The deadline for submissions in response to the government's controversial Communications Data Bill passes on Thursday, with internet rights advocates calling for the government to drop the proposed legislation.
The government first unveiled the document in June, prompting widespread outrage at the 'Snoopers' Charter' proposals. These included plans to force internet service providers (ISPs) to store details of everyone's internet use for up to a year so that police could use it to fight crime and terrorism.
Now, as the consultation draws to a close, these same activists have reiterated their calls for the bill to be canned, urging the public to voice their dissent.
"We urge everyone to submit evidence today," said the executive director of the Open Rights Group, Jim Killock.
"The Home Office should be running a full public consultation. We still don't really know what is proposed, or what evidence the government believes it has. These are dangerous proposals that will come to haunt the coalition should they be pushed through."
Meanwhile, Nick Pickles, director of privacy campaign group Big Brother Watch, warned web users the bill would place onerous monitoring systems on their internet use.

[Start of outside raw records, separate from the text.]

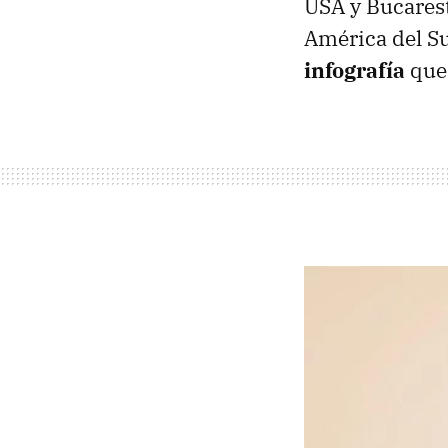
USA
y Bucarest
América del Su
infografía
que 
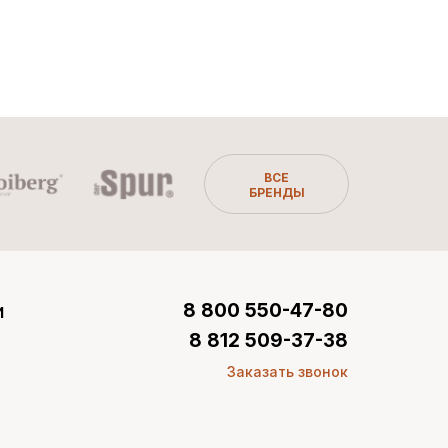
ВСЕ
БРЕНДЫ
и
8 800 550-47-80
8 812 509-37-38
Заказать звонок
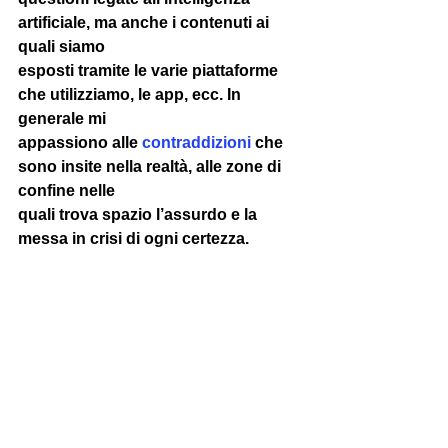
artificiale, ma anche i contenuti ai 
quali siamo 
esposti tramite le varie piattaforme 
che utilizziamo, le app, ecc. In 
generale mi 
appassiono alle 
contraddizioni
 che 
sono insite nella realtà, alle zone di 
confine nelle 
quali trova spazio l’assurdo e la 
messa in crisi di ogni certezza. 
Studio di Alessandra Cecchini, 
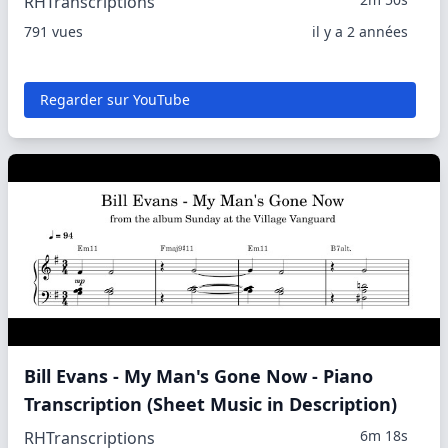
RHTranscriptions
791 vues
il y a 2 années
Regarder sur YouTube
Bill Evans - My Man's Gone Now - Piano
Transcription (Sheet Music in Description)
6m 18s
RHTranscriptions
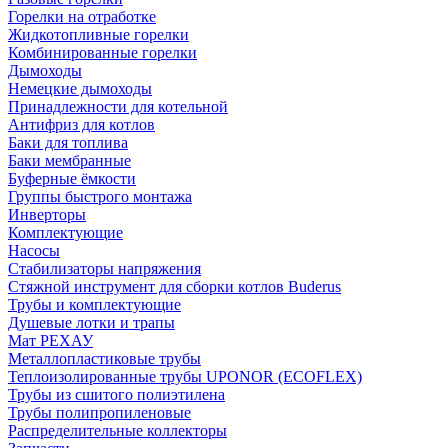
Горелки на отработке
Жидкотопливные горелки
Комбинированные горелки
Дымоходы
Немецкие дымоходы
Принадлежности для котельной
Антифриз для котлов
Баки для топлива
Баки мембранные
Буферные ёмкости
Группы быстрого монтажа
Инверторы
Комплектующие
Насосы
Стабилизаторы напряжения
Стяжной инструмент для сборки котлов Buderus
Трубы и комплектующие
Душевые лотки и трапы
Мат РЕХАУ
Металлопластиковые трубы
Теплоизолированные трубы UPONOR (ECOFLEX)
Трубы из сшитого полиэтилена
Трубы полипропиленовые
Распределительные коллекторы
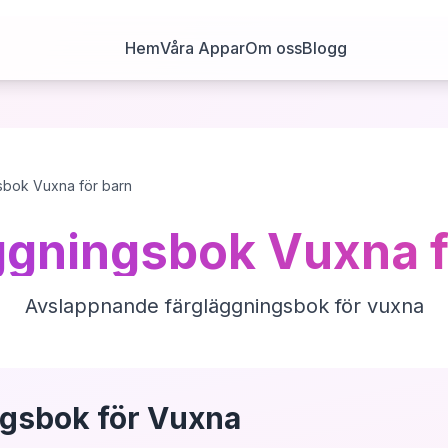
Hem
Våra Appar
Om oss
Blogg
sbok Vuxna för barn
ggningsbok Vuxna f
Avslappnande färgläggningsbok för vuxna
ngsbok för Vuxna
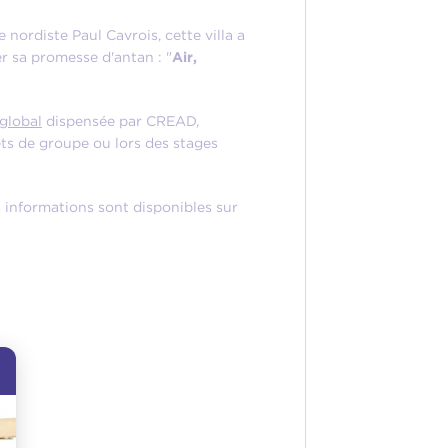
nordiste Paul Cavrois, cette villa a
r sa promesse d'antan : "
Air,
 global
dispensée par CREAD,
ets de groupe ou lors des stages
s informations sont disponibles sur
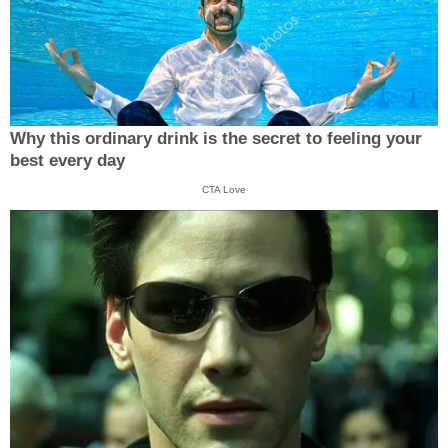
Why this ordinary drink is the secret to feeling your
best every day
CTA Love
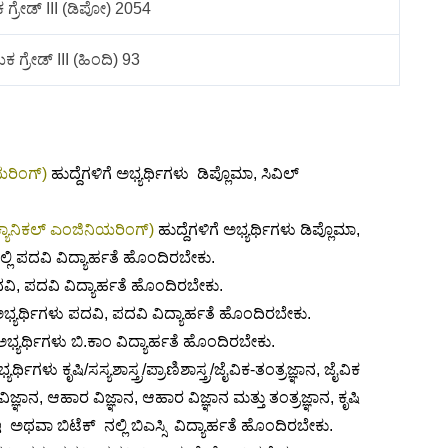
್ರೇಡ್ III (ಡಿಪೋ) 2054
ಗ್ರೇಡ್ III (ಹಿಂದಿ) 93
ಯರಿಂಗ್)
ಹುದ್ದೆಗಳಿಗೆ ಅಭ್ಯರ್ಥಿಗಳು ಡಿಪ್ಲೊಮಾ, ಸಿವಿಲ್
ಕ್ಯಾನಿಕಲ್ ಎಂಜಿನಿಯರಿಂಗ್)
ಹುದ್ದೆಗಳಿಗೆ ಅಭ್ಯರ್ಥಿಗಳು ಡಿಪ್ಲೊಮಾ,
ನಲ್ಲಿ ಪದವಿ ವಿದ್ಯಾರ್ಹತೆ ಹೊಂದಿರಬೇಕು.
ಪದವಿ, ಪದವಿ ವಿದ್ಯಾರ್ಹತೆ ಹೊಂದಿರಬೇಕು.
 ಅಭ್ಯರ್ಥಿಗಳು ಪದವಿ, ಪದವಿ ವಿದ್ಯಾರ್ಹತೆ ಹೊಂದಿರಬೇಕು.
 ಅಭ್ಯರ್ಥಿಗಳು ಬಿ.ಕಾಂ ವಿದ್ಯಾರ್ಹತೆ ಹೊಂದಿರಬೇಕು.
್ಯರ್ಥಿಗಳು ಕೃಷಿ/ಸಸ್ಯಶಾಸ್ತ್ರ/ಪ್ರಾಣಿಶಾಸ್ತ್ರ/ಜೈವಿಕ-ತಂತ್ರಜ್ಞಾನ, ಜೈವಿಕ
ಾನ, ಆಹಾರ ವಿಜ್ಞಾನ, ಆಹಾರ ವಿಜ್ಞಾನ ಮತ್ತು ತಂತ್ರಜ್ಞಾನ, ಕೃಷಿ
ಇ ಅಥವಾ ಬಿಟೆಕ್ ನಲ್ಲಿ ಬಿಎಸ್ಸಿ ವಿದ್ಯಾರ್ಹತೆ ಹೊಂದಿರಬೇಕು.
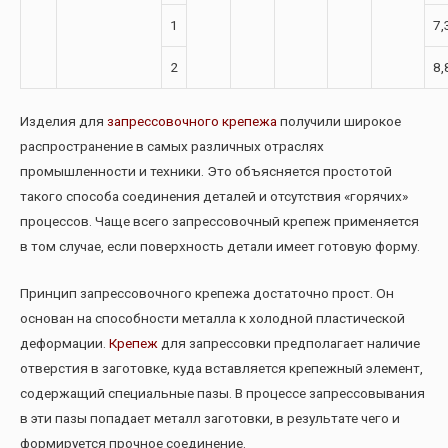
1
7,
2
8,
Изделия для
запрессовочного крепежа
получили широкое
распространение в самых различных отраслях
промышленности и техники. Это объясняется простотой
такого способа соединения деталей и отсутствия «горячих»
процессов. Чаще всего запрессовочный крепеж применяется
в том случае, если поверхность детали имеет готовую форму.
Принцип запрессовочного крепежа достаточно прост. Он
основан на способности металла к холодной пластической
деформации.
Крепеж
для запрессовки предполагает наличие
отверстия в заготовке, куда вставляется крепежный элемент,
содержащий специальные пазы. В процессе запрессовывания
в эти пазы попадает металл заготовки, в результате чего и
формируется прочное соединение.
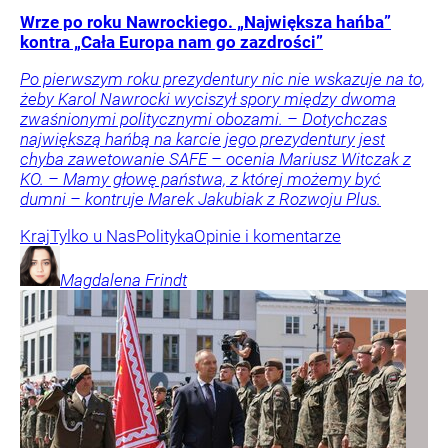
Wrze po roku Nawrockiego. „Największa hańba”
kontra „Cała Europa nam go zazdrości”
Po pierwszym roku prezydentury nic nie wskazuje na to,
żeby Karol Nawrocki wyciszył spory między dwoma
zwaśnionymi politycznymi obozami. – Dotychczas
największą hańbą na karcie jego prezydentury jest
chyba zawetowanie SAFE – ocenia Mariusz Witczak z
KO. – Mamy głowę państwa, z której możemy być
dumni – kontruje Marek Jakubiak z Rozwoju Plus.
Kraj
Tylko u Nas
Polityka
Opinie i komentarze
Magdalena
Frindt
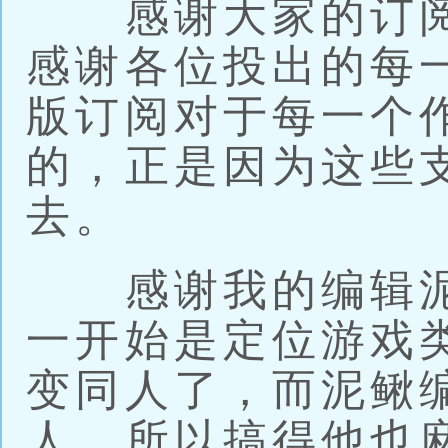
感谢大家的订阅
感谢各位投出的每
版订阅对于每一个
的，正是因为这些
去。
感谢我的编辑泥
一开始是定位游戏
变同人了，而泥鳅
人，所以搞得他也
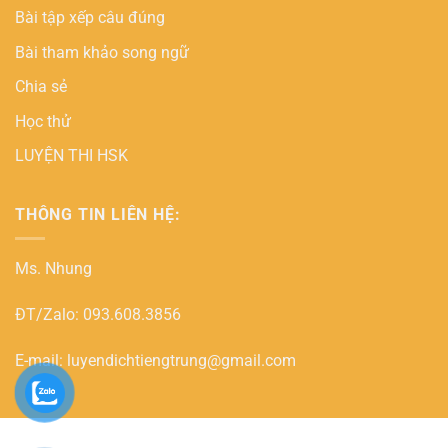
Bài tập xếp câu đúng
Bài tham khảo song ngữ
Chia sẻ
Học thử
LUYỆN THI HSK
THÔNG TIN LIÊN HỆ:
Ms. Nhung
ĐT/Zalo: 093.608.3856
E-mail: luyendichtiengtrung@gmail.com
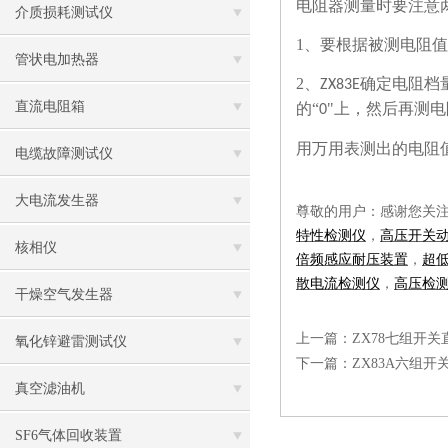
电阻器测量时要注意
介质损耗测试仪
1
、要根据被测电阻值
管状电加热器
2
、
确定电阻档
ZX83E
直流电阻箱
的“
"上，然后再测
0
用万用表测出的电阻
电缆故障测试仪
大电流发生器
尊敬的用户：感谢您关
特性检测仪
，
高压开关
核相仪
倍频感应耐压装置
，
超
散电流检测仪
，
高压检
干燥空气发生器
上一篇：
​ZX78七组开
氧化锌避雷测试仪
下一篇：
ZX83A六组
真空滤油机
SF6气体回收装置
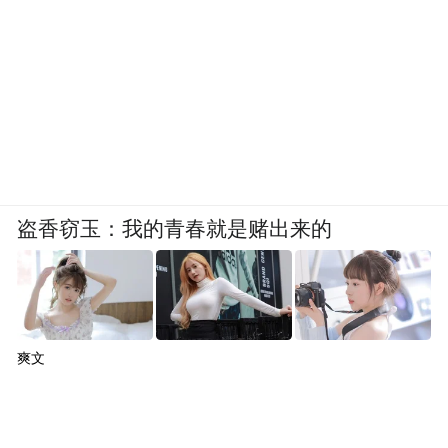
盗香窃玉：我的青春就是赌出来的
爽文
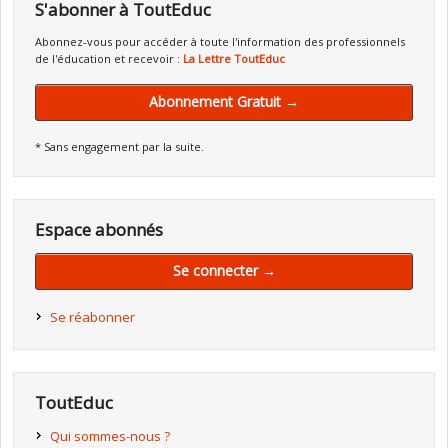
S'abonner à ToutEduc
Abonnez-vous pour accéder à toute l'information des professionnels
de l'éducation et recevoir :
La Lettre ToutEduc
Abonnement Gratuit →
* Sans engagement par la suite.
Espace abonnés
Se connecter →
Se réabonner
ToutEduc
Qui sommes-nous ?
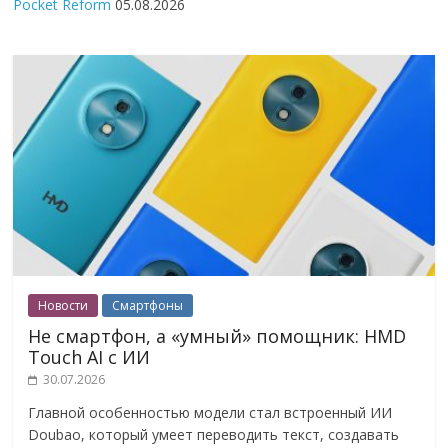
Pocket Reform
05.08.2026
Новости
Смартфоны
Не смартфон, а «умный» помощник: HMD
Touch AI с ИИ
30.07.2026
Главной особенностью модели стал встроенный ИИ
Doubao, который умеет переводить текст, создавать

"The Communications Data Bill would make Britain the first and only democratic country to monitor who its citizens are emailing, what websites they read and who they chat to on Facebook," he told V3.
"It would make surveillance the norm for every person in Britain and make available detailed information about our lives to countless public authorities, not to mention those who might seek to access it illegitimately."
He also said the failure of other laws, such as the Regulation of Investigatory Powers Act (RIPA), showed the government needed to vastly improve on its current gathering of digital data, rather than merely bringing in new laws that turned citizens into suspects.
"We should be having a thorough review of the failings in the existing legislation rather than adding further to the legislative mire and diverting billions of pounds away from the police," he said.
"Instead of this deeply illiberal and intrusive legislation, which will still not snare the most severe threats to our security, the focus should be on better understanding how to adapt investigative techniques to the modern world."
Despite these concerns, the government has in the past turned a deaf ear to criticisms of new laws.
Famously, the Digital Economy Act was passed in the wash-up process in 2010, despite widespread criticism of its contents and an embarrassing lack of knowledge on digital issues from most MPs who voted to pass the bill.